Hapgood, 150 Mass., 248; 22 N. E. 907, 908; 5 L. R. A., 586; 15 Am. St. Rep., 193; citing English cases; Koppel vs.
Massachusetts Brick Co., 192 Mass., 223; 78 N. E., 128; Holyoke Envelope Co., vs. U. S. Envelope Co., 182 Mass., 171;
65 N. E., 54.)
It should be observed that Manuel Tabora was the registered owner of the four parcels of land, which he
succeeded in mortgaging to the Philippine National Bank so that he might have the necessary funds with which to
convert and develop them into fishery.
He appeared to have met with financial reverses.
He formed a corporation composed of himself, his wife, and a few others.
From the articles of incorporation, Exhibit 2, it appears that out of the P48,700, amount of capital stock
subscribed, P45,000 was subscribed by Manuel Tabora himself and P500 by his wife, Rufina Q. de Tabora; and out of
the P43,300, amount paid on subscription, P42,100 is made to appear as paid by Tabora and P200 by his wife.
Both Tabora and His wife were directors and the latter was treasurer as well. In fact, to this day, the lands
remain inscribed in Tabora's name.
The defendant always regarded Tabora as the owner of the lands.
He dealt with Tabora directly. Jose Ventura, president of the plaintiff corporation, intervened only to sign the
contract, Exhibit B, in behalf of the plaintiff.
Even the Philippine National Bank, mortgagee of the four parcels of land, always treated Tabora as the
owner of the same. (See Exhibits E and F.)
Two civil suits (Nos. 1931 and 38641) were brought against Tabora in the Court of First Instance of Manila
and in both cases a writ of attachment against the four parcels of land was issued.
The Philippine National Bank threatened to foreclose its mortgages.
Tabora approached the defendant Sandiko and succeeded in the making him sign Exhibits B, C, and D and in
making him, among other things, assume the payment of Tabora's indebtedness to the Philippine National Bank.
The promisory note, Exhibit C, was made payable to the plaintiff company so that it may not attached by
Tabora's creditors, two of whom had obtained writs of attachment against the four parcels of land.

If the plaintiff corporation could not and did not acquire the four parcels of land here involved, it follows that it did
not possess any resultant right to dispose of them by sale to the defendant, Teodoro Sandiko.

Some of the members of this court are also of the opinion that the transfer from Manuel Tabora to the Cagayan
Fishing Development Company, Inc., which transfer is evidenced by Exhibit A, was subject to a condition
precedent (condicion suspensiva), namely, the payment of the mortgage debt of said Tabora to the Philippine
National Bank, and that this condition not having been complied with by the Cagayan Fishing Development
Company, Inc., the transfer was ineffective. (Art. 1114, Civil Code; Wise & Co. vs.

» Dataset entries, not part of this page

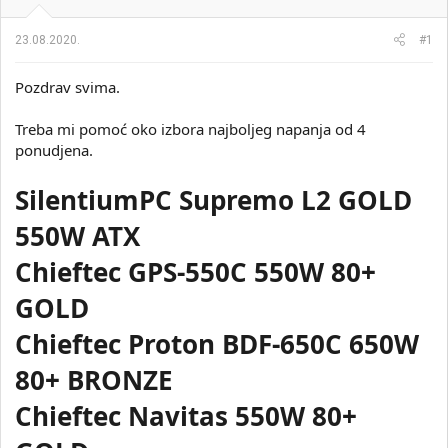
i
o
k
k
23.08.2020.
#1
t
r
e
e
m
t
Pozdrav svima.
e
a
n
Treba mi pomoć oko izbora najboljeg napanja od 4
j
ponudjena.
a
SilentiumPC Supremo L2 GOLD
550W ATX
Chieftec GPS-550C 550W 80+
GOLD
Chieftec Proton BDF-650C 650W
80+ BRONZE
Chieftec Navitas 550W 80+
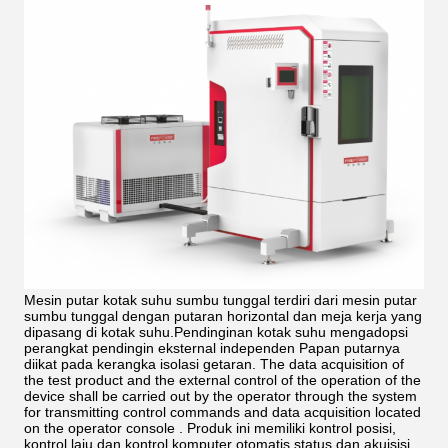
Mesin putar kotak suhu sumbu tunggal terdiri dari mesin putar
sumbu tunggal dengan putaran horizontal dan meja kerja yang
dipasang di kotak suhu.Pendinginan kotak suhu mengadopsi
perangkat pendingin eksternal independen Papan putarnya
diikat pada kerangka isolasi getaran. The data acquisition of
the test product and the external control of the operation of the
device shall be carried out by the operator through the system
for transmitting control commands and data acquisition located
on the operator console . Produk ini memiliki kontrol posisi,
kontrol laju dan kontrol komputer otomatis status dan akuisisi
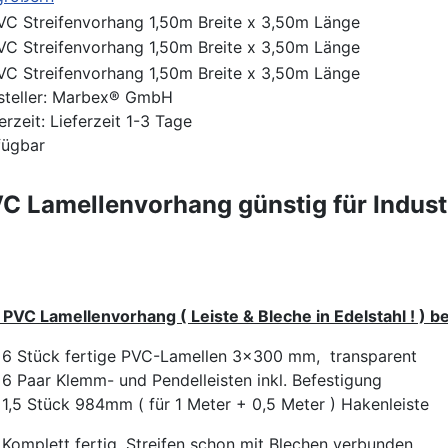
teller:
Marbex® GmbH
erzeit: Lieferzeit 1-3 Tage
fügbar
C Lamellenvorhang günstig für Indust
 PVC Lamellenvorhang ( Leiste & Bleche in Edelstahl ! ) b
6 Stück fertige PVC-Lamellen 3x300 mm, transparent
6 Paar Klemm- und Pendelleisten inkl. Befestigung
1,5 Stück 984mm ( für 1 Meter + 0,5 Meter ) Hakenleiste
Komplett fertig, Streifen schon mit Blechen verbunden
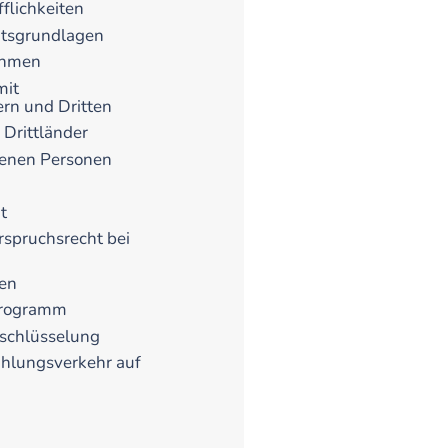
flichkeiten
tsgrundlagen
ahmen
mit
ern und Dritten
 Drittländer
fenen Personen
t
spruchsrecht bei
en
programm
rschlüsselung
ahlungsverkehr auf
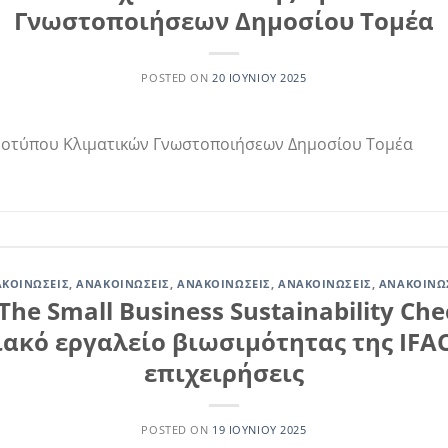
Γνωστοποιήσεων Δημοσίου Τομέα
POSTED ON
20 ΙΟΥΝΊΟΥ 2025
Προτύπου Κλιματικών Γνωστοποιήσεων Δημοσίου Τομέα
ΚΟΙΝΏΣΕΙΣ
,
ΑΝΑΚΟΙΝΏΣΕΙΣ
,
ΑΝΑΚΟΙΝΏΣΕΙΣ
,
ΑΝΑΚΟΙΝΏΣΕΙΣ
,
ΑΝΑΚΟΙΝΏ
The Small Business Sustainability Che
κό εργαλείο βιωσιμότητας της IFAC
επιχειρήσεις
POSTED ON
19 ΙΟΥΝΊΟΥ 2025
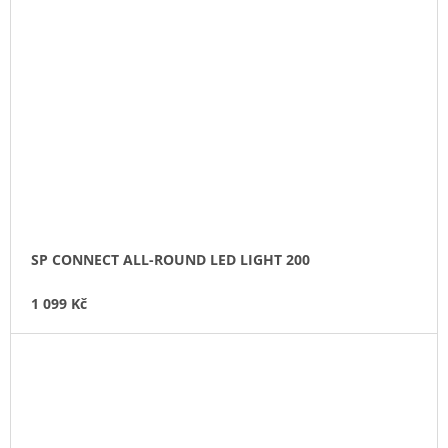
SP CONNECT ALL-ROUND LED LIGHT 200
1 099 Kč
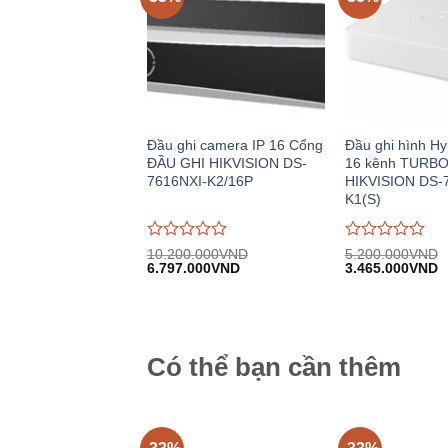
Đầu ghi camera IP 16 Cổng
Đầu ghi hình Hy
ĐẦU GHI HIKVISION DS-
16 kênh TURBO
7616NXI-K2/16P
HIKVISION DS-
K1(S)
Được
Được
10.200.000
VND
5.200.000
VND
Giá
Giá
Giá
G
đánh
6.797.000
VND
đánh
3.465.000
VND
gốc:
hiện
gốc:
h
giá
giá
10.200.000VND.
tại:
5.200.000VND.
tạ
0
0
6.797.000VND.
3
trên
trên
5
5
Có thể bạn cần thêm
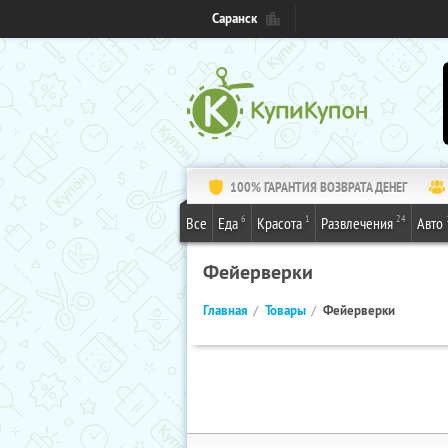
Саранск
100% ГАРАНТИЯ ВОЗВРАТА ДЕНЕГ
6
1
24
Все
Еда
Красота
Развлечения
Авто
Фейерверки
Главная
Товары
Фейерверки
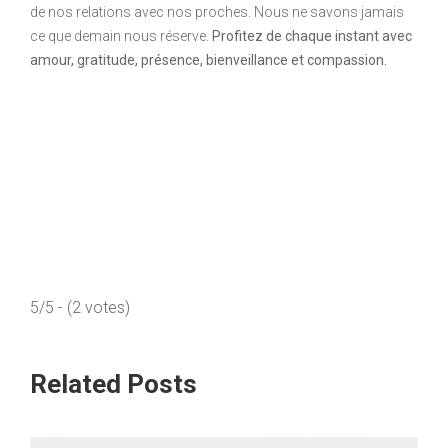
de nos relations avec nos proches. Nous ne savons jamais
ce que demain nous réserve.
Profitez de chaque instant avec
amour, gratitude, présence, bienveillance et compassion.
5/5 - (2 votes)
Related Posts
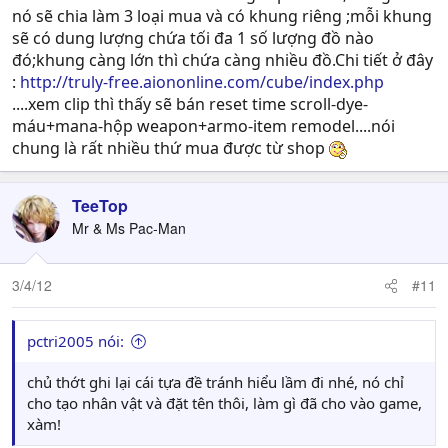
nó sẽ chia làm 3 loại mua và có khung riêng ;mỗi khung
sẽ có dung lượng chứa tối đa 1 số lượng đồ nào
đó;khung càng lớn thì chứa càng nhiều đồ.Chi tiết ở đây
:
http://truly-free.aiononline.com/cube/index.php
....xem clip thì thấy sẽ bán reset time scroll-dye-
máu+mana-hộp weapon+armo-item remodel....nói
chung là rất nhiều thứ mua được từ shop
TeeTop
Mr & Ms Pac-Man
3/4/12
#11
pctri2005 nói:
chủ thớt ghi lại cái tựa đề tránh hiểu lầm đi nhé, nó chỉ
cho tạo nhân vật và đặt tên thôi, làm gì đã cho vào game,
xàm!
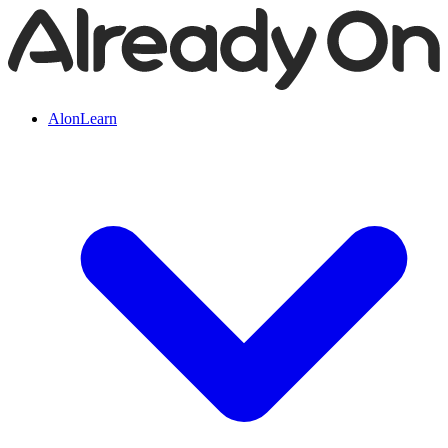
AlonLearn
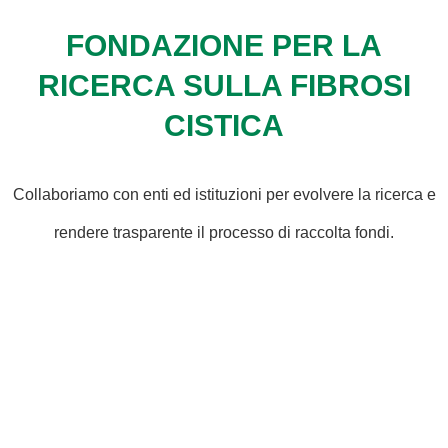
FONDAZIONE PER LA
RICERCA SULLA FIBROSI
CISTICA
Collaboriamo con enti ed istituzioni per evolvere la ricerca e
rendere trasparente il processo di raccolta fondi.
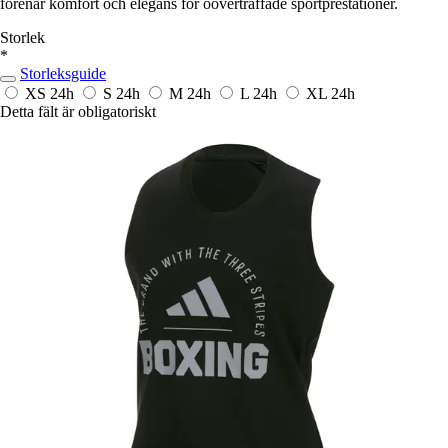
förenar komfort och elegans för oöverträffade sportprestationer.
Storlek
*
Storleksguide
XS
24h
S
24h
M
24h
L
24h
XL
24h
Detta fält är obligatoriskt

Kelly and Lim, 37 Phil., 696;
Manresa, vol. 8, p. 141.) However, having arrived at the conclusion that the transfer by Manuel Tabora to the
Cagayan Fishing Development Company, Inc. was null because at the time it was affected the corporation was
non-existent, we deem it unnecessary to discuss this point. lawphil.net

The decision of the lower court is accordingly affirmed, with costs against the appellant. So Ordered.

Villa-Real, Abad Santos, Imperial, Diaz and Concepcion, JJ., concur.